Even our 10-K has to list insider control as a risk to the business.  The essential principle of capitalism is that, in return for their investments, shareholders elect directors to represent their interests. That cannot happen as long as Mr. Brin and Mr. Page control 51% of the vote. Year after year, shareholders have spoken. We’re waiting for management to listen. When will Alphabet embrace democracy as a core value?

See how several funds have voted below, as reported by ProxyDemocracy.org. Note that all are voting for our Proposal #6 Approve Recapitalization Plan for all Stock to Have One-vote per Share. Of course, none of the other shareholder proposals will go anywhere until dictatorial control of Alphabet is yielded by Mr. Brin, Mr. Page, and Chairman Eric Schmidt.

# PROPOSAL TEXT MGMT TRILLIUM CBIS CALVERT 
1.1 Elect Director Larry Page For Withhold For For
1.2 Elect Director Sergey Brin For Withhold For For
1.3 Elect Director Eric E. Schmidt For Withhold For For
1.4 Elect Director L. John Doerr For Withhold Withhold Withhold
1.5 Elect Director Roger W. Ferguson, Jr. For Withhold For For
1.6 Elect Director Diane B. Greene For Withhold For For
1.7 Elect Director John L. Hennessy For Withhold For For
1.8 Elect Director Ann Mather For Withhold Withhold Withhold
1.9 Elect Director Alan R. Mulally For Withhold For For
1.10 Elect Director Paul S. Otellini For Withhold Withhold Withhold
1.11 Elect Director K. Ram Shriram For Withhold Withhold Withhold
1.12 Elect Director Shirley M. Tilghman For Withhold For For
2 Ratify Ernst & Young LLP as Auditors For For Against For
3 Amend Omnibus Stock Plan For Against Against Against
4 Advisory Vote to Ratify Named Executive Officers’ Compensation For Against Against Against
5 Advisory Vote on Say on Pay Frequency Three Years One Year One Year One Year
6 Approve Recapitalization Plan for all Stock to Have One-vote per Share Against For For For
7 Report on Lobbying Payments and Policy Against For For For
8 Report on Political Contributions Against For For For
9 Report on Gender Pay Gap Against For For For
10 Report on Charitable Contributions Against Against Against Against
11 Adopt Holy Land Principles Against Abstain For Abstain
12 Report on Fake News Against For For For

NorthStar Asset Management, Inc. is a wealth management company based in Boston with a focus on socially responsible investing.  At NorthStar, creative shareholder engagement is a positive force for change.

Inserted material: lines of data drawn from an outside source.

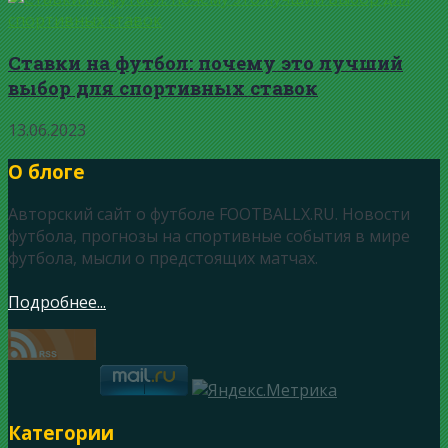
Ставки на футбол: почему это лучший
выбор для спортивных ставок
13.06.2023
О блоге
Авторский сайт о футболе FOOTBALLX.RU. Новости
футбола, прогнозы на спортивные события в мире
футбола, мысли о предстоящих матчах.
Подробнее...
Категории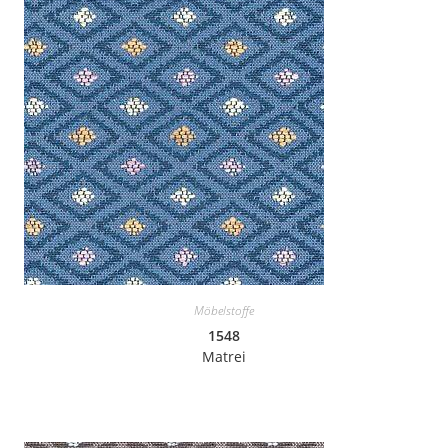
Möbelstoffe
1548
Matrei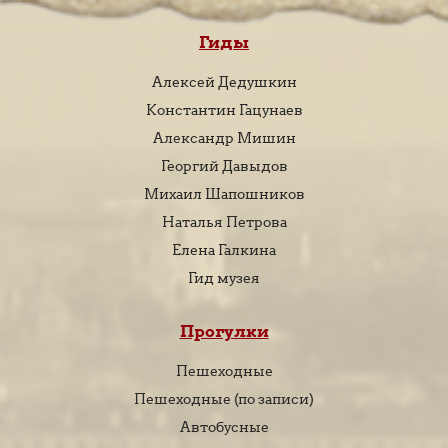
Гиды
Алексей Дедушкин
Константин Гацунаев
Александр Мишин
Георгий Давыдов
Михаил Шапошников
Наталья Петрова
Елена Галкина
Гид музея
Прогулки
Пешеходные
Пешеходные (по записи)
Автобусные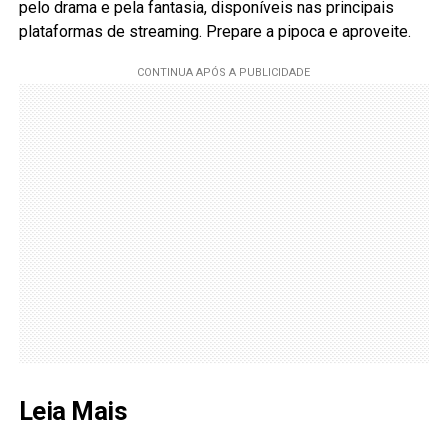
pelo drama e pela fantasia, disponíveis nas principais
plataformas de streaming. Prepare a pipoca e aproveite.
Leia Mais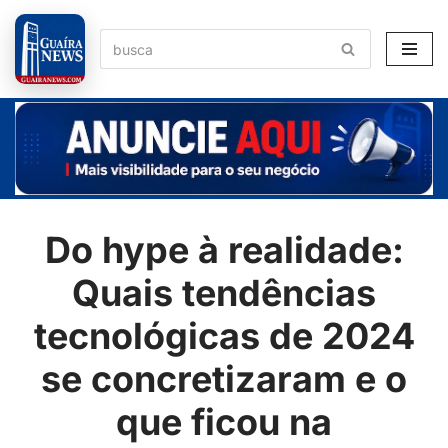
Pular
para
o
conteúdo
Do hype à realidade:
Quais tendências
tecnológicas de 2024
se concretizaram e o
que ficou na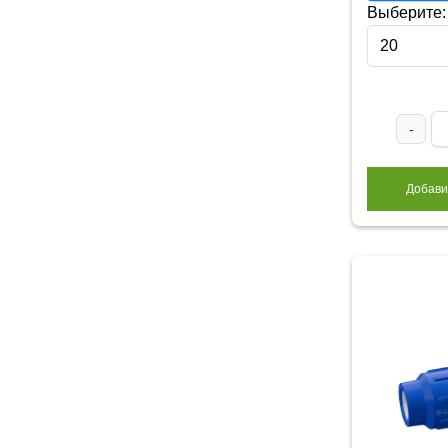
Выберите:
20
-
Добави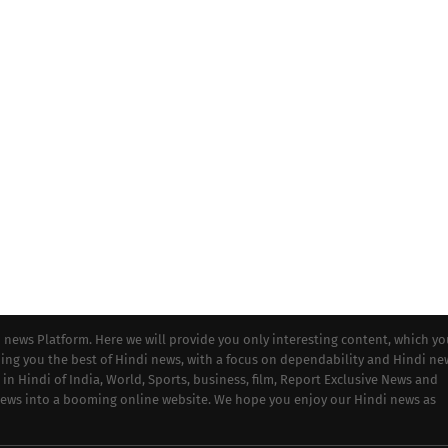
i news Platform. Here we will provide you only interesting content, which y
iding you the best of Hindi news, with a focus on dependability and Hindi ne
 in Hindi of India, World, Sports, business, film, Report Exclusive News and
 news into a booming online website. We hope you enjoy our Hindi news as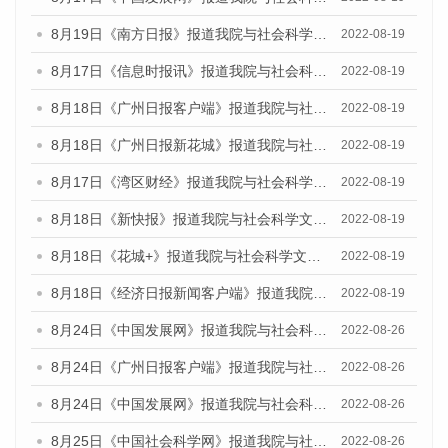
8月19日《南方日报》报道我院与社会科学文献出版社联合发布的《广州蓝皮书：广州经济发展报告（2022）》的媒体文章
2022-08-19
8月17日《信息时报讯》报道我院与社会科学文献出版社联合发布的《广州蓝皮书：广州经济发展报告（2022）》的媒体文章
2022-08-19
8月18日《广州日报客户端》报道我院与社会科学文献出版社联合发布的《广州蓝皮书：广州经济发展报告（2022）》的媒体文章
2022-08-19
8月18日《广州日报新花城》报道我院与社会科学文献出版社联合发布的《广州蓝皮书：广州经济发展报告（2022）》的媒体文章
2022-08-19
8月17日《湾区财经》报道我院与社会科学文献出版社联合发布的《广州蓝皮书：广州经济发展报告（2022）》的媒体文章
2022-08-19
8月18日《新快报》报道我院与社会科学文献出版社联合发布的《广州蓝皮书：广州经济发展报告（2022）》的媒体文章
2022-08-19
8月18日《花城+》报道我院与社会科学文献出版社联合发布的《广州蓝皮书：广州经济发展报告（2022）》的媒体文章
2022-08-19
8月18日《经济日报新闻客户端》报道我院与社会科学文献出版社联合发布的《广州蓝皮书：广州经济发展报告（2022）》的媒体文章
2022-08-19
8月24日《中国发展网》报道我院与社会科学文献出版社联合发布《广州蓝皮书：广州城市国际化发展报告（2022）》的媒体文章
2022-08-26
8月24日《广州日报客户端》报道我院与社会科学文献出版社联合发布《广州蓝皮书：广州城市国际化发展报告（2022）》的媒体文章
2022-08-26
8月24日《中国发展网》报道我院与社会科学文献出版社联合发布《广州蓝皮书：广州城市国际化发展报告（2022）》的媒体文章
2022-08-26
8月25日《中国社会科学网》报道我院与社会科学文献出版社联合发布《广州蓝皮书：广州城市国际化发展报告（2022）》的媒体文章
2022-08-26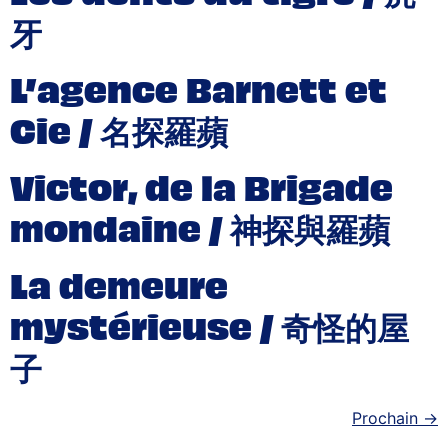
牙
L’agence Barnett et
Cie / 名探羅蘋
Victor, de la Brigade
mondaine / 神探與羅蘋
La demeure
mystérieuse / 奇怪的屋
子
Prochain
→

Since 1995, James McRitchie has published Corporate Governance (CorpGov.net), an online resource for news, commentary and transformation. He is long-time advocate of more democratic and sustainable corporations.

Boston Common Asset Management is an experienced investment manager that specializes in sustainable and responsible global equity strategies and manages over $2 billion on behalf of institutional and individual investors.